In his new role, these talks represent a new start for him, but not for others, those who have watched as this crisis moved beyond days into weeks and then into months.

 

 

Yes the DUP and Sinn Fein are both saying they want the Executive back in place, but both have very different terms and conditions for this to happen.

The republican emphasis is on equality and rights – that stall set out again by Declan Kearney in his Bodenstown speech on Sunday and then by the party’s northern leader Michelle O’Neill at Stormont on Monday.

Any notion that the Executive can be restored without agreements on the Irish language, a Bill of Rights and marriage equality is fanciful to put it mildly.

Have the governments and the DUP yet grasped what needs to be done for this negotiation to work?

This could yet be the fatal flaw in these talks – not knowing what it is going to take to fix what is broken.

On Monday the British Government was asking questions about the mood of the republican grassroots.

That question is easily answered. The votes in March and then in June are an endorsement of the decision to collapse the institutions until they can be properly restored. If that much has not yet been worked out, then these talks have not travelled very far in distance or understanding.

By Tuesday the parties will have replied to a 68-page paper summarising the talks so far – a paper obtained and read by this website.

 

 

We know the political negotiation on legacy is over – that the public mood is about to be tested in a consultation and that there are continuing concerns about the National Security veto and about  funding for the eventual legacy process.

Unionist concerns were also raised on Monday about the role of the proposed new Historical Investigations Unit (HIU).

We know that there is a continuing tug-of-war on the Irish language – the demand for a stand alone act versus some “hybrid model”.

Part of the continuing talks is about the possible reform of the petition of concern. There is no consensus or agreement – this made clear by Simon Hamilton of the DUP when he spoke to journalists on Monday.

Part of the conversation has been about the perception of overuse and about the possibility of limiting petitions, perhaps to protect core community interests around legacy, national identity and the institutions.

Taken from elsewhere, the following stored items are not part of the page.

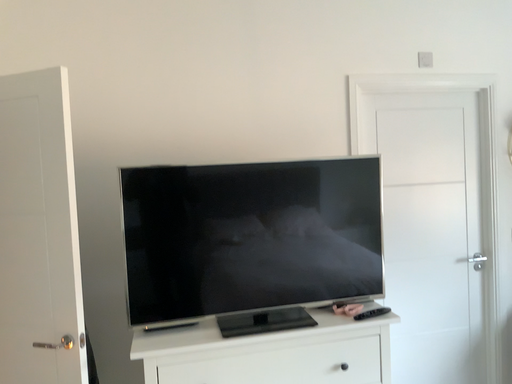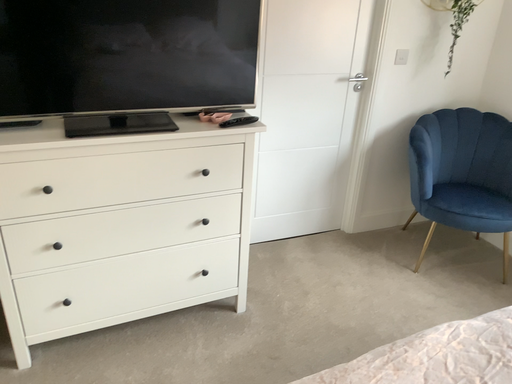 Question: Which way did the camera rotate in the video?

Choices:
 (A) rotated upward
 (B) rotated downward

Answer: (B) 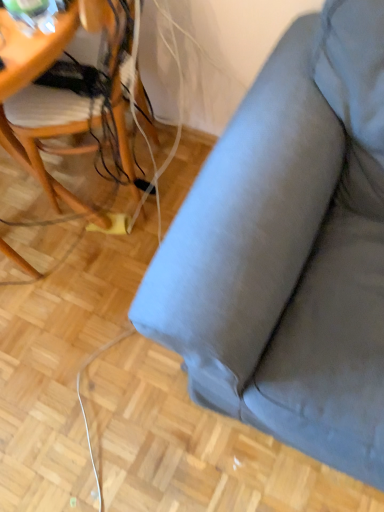 Identify the location of woodenchair at left. The height and width of the screenshot is (512, 384). (60, 100).

The height and width of the screenshot is (512, 384). What do you see at coordinates (60, 100) in the screenshot? I see `woodenchair at left` at bounding box center [60, 100].

What do you see at coordinates (289, 250) in the screenshot?
I see `matte gray fabric couch at upper right` at bounding box center [289, 250].

At what (x,y) coordinates should I click in order to perform the action: click on matte gray fabric couch at upper right. Please return your answer as a coordinate pair (x, y). Looking at the image, I should click on (289, 250).

In order to click on woodenchair at left in this screenshot , I will do pos(60,100).

Is woodenchair at left to the left or to the right of matte gray fabric couch at upper right in the image?

In the image, woodenchair at left appears on the left side of matte gray fabric couch at upper right.

Between woodenchair at left and matte gray fabric couch at upper right, which one is positioned behind?

woodenchair at left is further away from the camera.

Considering the points (6, 17) and (281, 348), which point is in front, point (6, 17) or point (281, 348)?

The point (6, 17) is in front.

Looking at this image, from the image's perspective, who appears lower, woodenchair at left or matte gray fabric couch at upper right?

matte gray fabric couch at upper right, from the image's perspective.

From a real-world perspective, is woodenchair at left positioned under matte gray fabric couch at upper right based on gravity?

Yes.

Between woodenchair at left and matte gray fabric couch at upper right, which one has larger width?

matte gray fabric couch at upper right is wider.

Looking at this image, which of these two, woodenchair at left or matte gray fabric couch at upper right, stands shorter?

With less height is woodenchair at left.

Is woodenchair at left smaller than matte gray fabric couch at upper right?

Correct, woodenchair at left occupies less space than matte gray fabric couch at upper right.

Choose the correct answer: Is woodenchair at left inside matte gray fabric couch at upper right or outside it?

The correct answer is: outside.

Are woodenchair at left and matte gray fabric couch at upper right located far from each other?

No, woodenchair at left is not far away from matte gray fabric couch at upper right.

Is woodenchair at left aimed at matte gray fabric couch at upper right?

No, woodenchair at left is not aimed at matte gray fabric couch at upper right.

Where is `chair below the matte gray fabric couch at upper right (from a real-world perspective)`? Image resolution: width=384 pixels, height=512 pixels. chair below the matte gray fabric couch at upper right (from a real-world perspective) is located at coordinates (60, 100).

Which is more to the left, matte gray fabric couch at upper right or woodenchair at left?

Positioned to the left is woodenchair at left.

Is matte gray fabric couch at upper right positioned before woodenchair at left?

Yes.

Considering the points (330, 311) and (61, 105), which point is in front, point (330, 311) or point (61, 105)?

The point (330, 311) is more forward.

From the image's perspective, who appears lower, matte gray fabric couch at upper right or woodenchair at left?

matte gray fabric couch at upper right appears lower in the image.

From a real-world perspective, which object stands above the other?

matte gray fabric couch at upper right.

Can you confirm if matte gray fabric couch at upper right is thinner than woodenchair at left?

No, matte gray fabric couch at upper right is not thinner than woodenchair at left.

Does matte gray fabric couch at upper right have a greater height compared to woodenchair at left?

Yes.

Considering the sizes of objects matte gray fabric couch at upper right and woodenchair at left in the image provided, who is smaller, matte gray fabric couch at upper right or woodenchair at left?

woodenchair at left.

Choose the correct answer: Is matte gray fabric couch at upper right inside woodenchair at left or outside it?

matte gray fabric couch at upper right is located beyond the bounds of woodenchair at left.

Would you consider matte gray fabric couch at upper right to be distant from woodenchair at left?

Actually, matte gray fabric couch at upper right and woodenchair at left are a little close together.

Could you tell me if matte gray fabric couch at upper right is facing woodenchair at left?

No, matte gray fabric couch at upper right is not turned towards woodenchair at left.

Measure the distance from matte gray fabric couch at upper right to woodenchair at left.

They are 23.57 inches apart.

This screenshot has width=384, height=512. In order to click on chair that is behind the matte gray fabric couch at upper right in this screenshot , I will do `click(60, 100)`.

Locate an element on the screen. The image size is (384, 512). chair that appears behind the matte gray fabric couch at upper right is located at coordinates (60, 100).

Where is `chair lying on the left of matte gray fabric couch at upper right`? This screenshot has width=384, height=512. chair lying on the left of matte gray fabric couch at upper right is located at coordinates (60, 100). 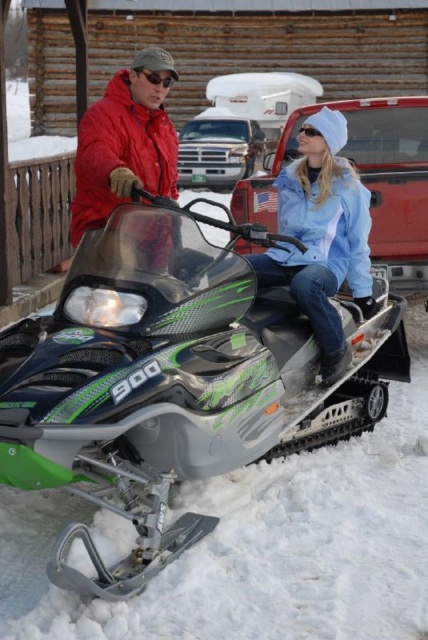 You are a photographer trying to capture a clear photo of the matte red jacket at upper left without the green matte snowmobile at center blocking it. Based on their positions, is this possible?

The green matte snowmobile at center is in front of the matte red jacket at upper left, so it is blocking the view. To capture a clear photo of the matte red jacket at upper left without the snowmobile blocking, you would need to move around to a different angle where the snowmobile is no longer in front.

You are a photographer trying to capture a photo of the two people in the snowy scene. You want to ensure both the matte red jacket at upper left and the black matte goggles at upper center are clearly visible in your shot. Based on their positions, which direction should you position yourself relative to the snowmobile to ensure both are in frame?

Since the matte red jacket at upper left is to the left of the black matte goggles at upper center, positioning yourself to the right side of the snowmobile would allow both objects to be visible in the frame.

Based on the coordinates provided, where is the light blue denim jacket at center located in the image?

The light blue denim jacket at center is located at the coordinates point (321,237). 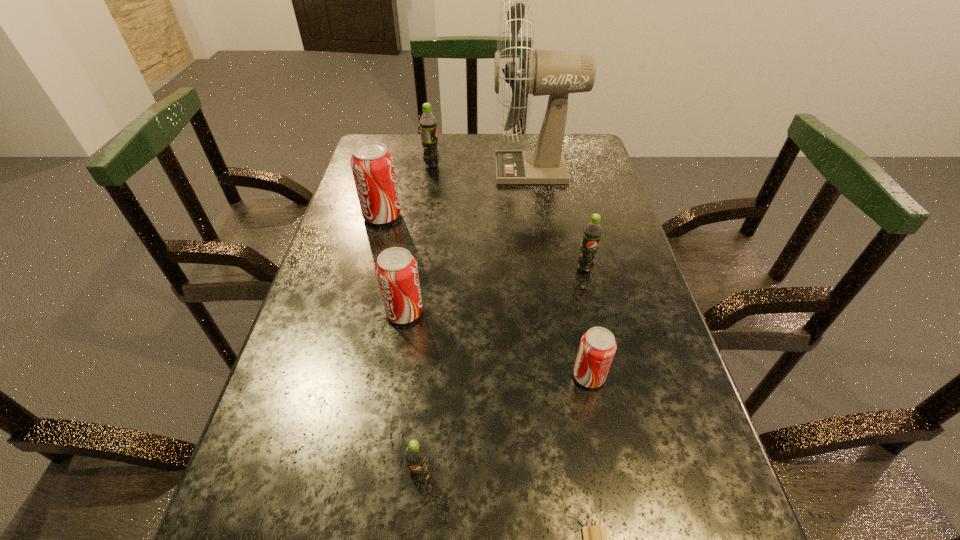 Choose which object is the sixth nearest neighbor to the farthest soda. Please provide its 2D coordinates. Your answer should be formatted as a tuple, i.e. [(x, y)], where the tuple contains the x and y coordinates of a point satisfying the conditions above.

[(415, 454)]

Select which object appears as the fourth closest to the leftmost object. Please provide its 2D coordinates. Your answer should be formatted as a tuple, i.e. [(x, y)], where the tuple contains the x and y coordinates of a point satisfying the conditions above.

[(592, 232)]

Choose which soda is the fifth nearest neighbor to the second smallest red soda can. Please provide its 2D coordinates. Your answer should be formatted as a tuple, i.e. [(x, y)], where the tuple contains the x and y coordinates of a point satisfying the conditions above.

[(428, 123)]

Point out which soda is positioned as the second nearest to the farthest green soda. Please provide its 2D coordinates. Your answer should be formatted as a tuple, i.e. [(x, y)], where the tuple contains the x and y coordinates of a point satisfying the conditions above.

[(396, 270)]

Identify which red soda can is the nearest to the fifth nearest soda. Please provide its 2D coordinates. Your answer should be formatted as a tuple, i.e. [(x, y)], where the tuple contains the x and y coordinates of a point satisfying the conditions above.

[(396, 270)]

Select which red soda can appears as the second closest to the leftmost object. Please provide its 2D coordinates. Your answer should be formatted as a tuple, i.e. [(x, y)], where the tuple contains the x and y coordinates of a point satisfying the conditions above.

[(597, 348)]

The image size is (960, 540). I want to click on green soda that is the second closest one to the rightmost red soda can, so click(415, 454).

Identify which green soda is the closest to the sixth nearest object. Please provide its 2D coordinates. Your answer should be formatted as a tuple, i.e. [(x, y)], where the tuple contains the x and y coordinates of a point satisfying the conditions above.

[(428, 123)] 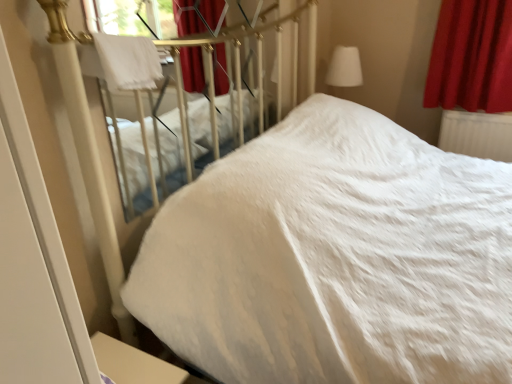 Question: Which direction should I rotate to look at white soft bed at center, which appears as the second bed when viewed from the left, — up or down?

Choices:
 (A) up
 (B) down

Answer: (A)

Question: Is velvet red curtain at upper right not inside white fabric lampshade at upper right?

Choices:
 (A) no
 (B) yes

Answer: (B)

Question: Is velvet red curtain at upper right behind white fabric lampshade at upper right?

Choices:
 (A) yes
 (B) no

Answer: (B)

Question: Is velvet red curtain at upper right thinner than white fabric lampshade at upper right?

Choices:
 (A) yes
 (B) no

Answer: (A)

Question: Can you see velvet red curtain at upper right touching white fabric lampshade at upper right?

Choices:
 (A) no
 (B) yes

Answer: (A)

Question: Is velvet red curtain at upper right closer to camera compared to white fabric lampshade at upper right?

Choices:
 (A) no
 (B) yes

Answer: (B)

Question: Is velvet red curtain at upper right at the left side of white fabric lampshade at upper right?

Choices:
 (A) yes
 (B) no

Answer: (B)

Question: Considering the relative positions of white fluffy blanket at upper left and velvet red curtain at upper right in the image provided, is white fluffy blanket at upper left behind velvet red curtain at upper right?

Choices:
 (A) yes
 (B) no

Answer: (B)

Question: Is white fluffy blanket at upper left not close to velvet red curtain at upper right?

Choices:
 (A) yes
 (B) no

Answer: (A)

Question: Can you confirm if white fluffy blanket at upper left is positioned to the left of velvet red curtain at upper right?

Choices:
 (A) no
 (B) yes

Answer: (B)

Question: Is white fluffy blanket at upper left turned away from velvet red curtain at upper right?

Choices:
 (A) no
 (B) yes

Answer: (A)

Question: Does white fluffy blanket at upper left come in front of velvet red curtain at upper right?

Choices:
 (A) no
 (B) yes

Answer: (B)

Question: Is white fluffy blanket at upper left taller than velvet red curtain at upper right?

Choices:
 (A) yes
 (B) no

Answer: (B)

Question: From a real-world perspective, is white soft bed at upper left, the second bed viewed from the right, physically below white plastic radiator at right?

Choices:
 (A) yes
 (B) no

Answer: (B) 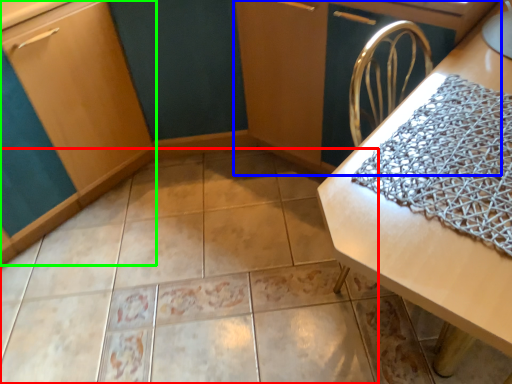 Question: Based on their relative distances, which object is farther from ceramic tile (highlighted by a red box)? Choose from dresser (highlighted by a blue box) and cabinetry (highlighted by a green box).

Choices:
 (A) dresser
 (B) cabinetry

Answer: (A) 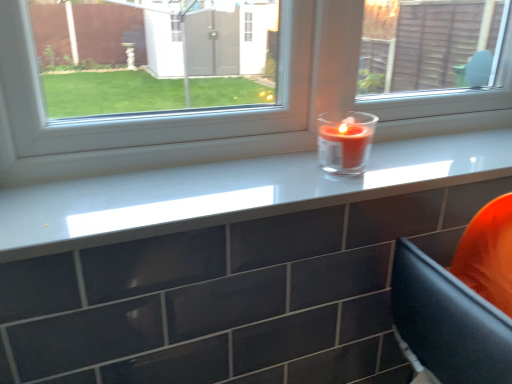 This screenshot has width=512, height=384. Find the location of `translucent glass candle at center`. translucent glass candle at center is located at coordinates (345, 141).

Locate an element on the screen. matte glass candle at upper center is located at coordinates click(x=232, y=192).

I want to click on transparent glass candle at center, so click(228, 109).

Find the location of a particular element. birthday candle that appears below the transparent glass candle at center (from the image's perspective) is located at coordinates (345, 141).

Considering the sizes of objects transparent glass candle at center and translucent glass candle at center in the image provided, who is wider, transparent glass candle at center or translucent glass candle at center?

translucent glass candle at center is wider.

From the image's perspective, which one is positioned lower, transparent glass candle at center or translucent glass candle at center?

translucent glass candle at center appears lower in the image.

How far apart are matte glass candle at upper center and transparent glass candle at center?

matte glass candle at upper center is 5.35 inches away from transparent glass candle at center.

Is matte glass candle at upper center further to the viewer compared to transparent glass candle at center?

No, matte glass candle at upper center is closer to the camera.

Which of these two, matte glass candle at upper center or transparent glass candle at center, stands shorter?

matte glass candle at upper center is shorter.

How many degrees apart are the facing directions of matte glass candle at upper center and transparent glass candle at center?

The angle between the facing direction of matte glass candle at upper center and the facing direction of transparent glass candle at center is 0.00247 degrees.

Considering the sizes of translucent glass candle at center and matte glass candle at upper center in the image, is translucent glass candle at center bigger or smaller than matte glass candle at upper center?

translucent glass candle at center is smaller than matte glass candle at upper center.

In terms of width, does translucent glass candle at center look wider or thinner when compared to matte glass candle at upper center?

Considering their sizes, translucent glass candle at center looks slimmer than matte glass candle at upper center.

From the image's perspective, which one is positioned lower, translucent glass candle at center or matte glass candle at upper center?

matte glass candle at upper center appears lower in the image.

How far apart are translucent glass candle at center and matte glass candle at upper center?

A distance of 6.67 inches exists between translucent glass candle at center and matte glass candle at upper center.

Do you think transparent glass candle at center is within matte glass candle at upper center, or outside of it?

transparent glass candle at center is not enclosed by matte glass candle at upper center.

Which object is closer to the camera taking this photo, transparent glass candle at center or matte glass candle at upper center?

matte glass candle at upper center is closer to the camera.

Is point (205, 139) in front of point (315, 206)?

No.

From the image's perspective, between transparent glass candle at center and matte glass candle at upper center, which one is located above?

transparent glass candle at center, from the image's perspective.

Do you think translucent glass candle at center is within transparent glass candle at center, or outside of it?

translucent glass candle at center is outside transparent glass candle at center.

Is translucent glass candle at center oriented away from transparent glass candle at center?

Yes, translucent glass candle at center is positioned with its back facing transparent glass candle at center.

From the picture: From the image's perspective, between translucent glass candle at center and transparent glass candle at center, who is located below?

From the image's view, translucent glass candle at center is below.

The width and height of the screenshot is (512, 384). In order to click on birthday candle lying above the matte glass candle at upper center (from the image's perspective) in this screenshot , I will do `click(345, 141)`.

Is matte glass candle at upper center completely or partially outside of translucent glass candle at center?

Indeed, matte glass candle at upper center is completely outside translucent glass candle at center.

Which of these two, matte glass candle at upper center or translucent glass candle at center, stands taller?

translucent glass candle at center.

Considering the relative positions of matte glass candle at upper center and translucent glass candle at center in the image provided, is matte glass candle at upper center to the left or to the right of translucent glass candle at center?

Clearly, matte glass candle at upper center is on the left of translucent glass candle at center in the image.

Where is `birthday candle behind the transparent glass candle at center`? This screenshot has width=512, height=384. birthday candle behind the transparent glass candle at center is located at coordinates (345, 141).

Where is `window above the matte glass candle at upper center (from a real-world perspective)`? The height and width of the screenshot is (384, 512). window above the matte glass candle at upper center (from a real-world perspective) is located at coordinates (228, 109).

Considering their positions, is translucent glass candle at center positioned further to transparent glass candle at center than matte glass candle at upper center?

The object further to transparent glass candle at center is translucent glass candle at center.

Based on their spatial positions, is transparent glass candle at center or matte glass candle at upper center closer to translucent glass candle at center?

matte glass candle at upper center lies closer to translucent glass candle at center than the other object.

Looking at the image, which one is located closer to transparent glass candle at center, matte glass candle at upper center or translucent glass candle at center?

matte glass candle at upper center lies closer to transparent glass candle at center than the other object.

When comparing their distances from matte glass candle at upper center, does transparent glass candle at center or translucent glass candle at center seem further?

translucent glass candle at center is positioned further to the anchor matte glass candle at upper center.

Based on their spatial positions, is translucent glass candle at center or transparent glass candle at center closer to matte glass candle at upper center?

Among the two, transparent glass candle at center is located nearer to matte glass candle at upper center.

When comparing their distances from translucent glass candle at center, does matte glass candle at upper center or transparent glass candle at center seem closer?

matte glass candle at upper center is positioned closer to the anchor translucent glass candle at center.

This screenshot has width=512, height=384. Identify the location of birthday candle between transparent glass candle at center and matte glass candle at upper center vertically. (345, 141).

When you read the paper, so you see the work that has yet to be done. For all the better mood on Monday, one talks insider still described the need for yet more time and space; time that would take these talks beyond the summer.

I was asked on Monday did I think a deal was likely. We are not at the point where we could make that prediction with any confidence, but we might be at the beginning of possibilities; but only if the penny drops on what this is going to take.

 

 

Agreements on rights and equality, are what could make a deal with Arlene Foster as First Minister possible. That requires the DUP to move firstly and then a Sinn Fein response.

Are we closer, or still as far away? We still don’t know. With the weather, so the mood can change.

What is clear is that there is work to be done to make what Simon Coveney described as a good day into a new day and into the Coalition Agreement these talks aim to achieve.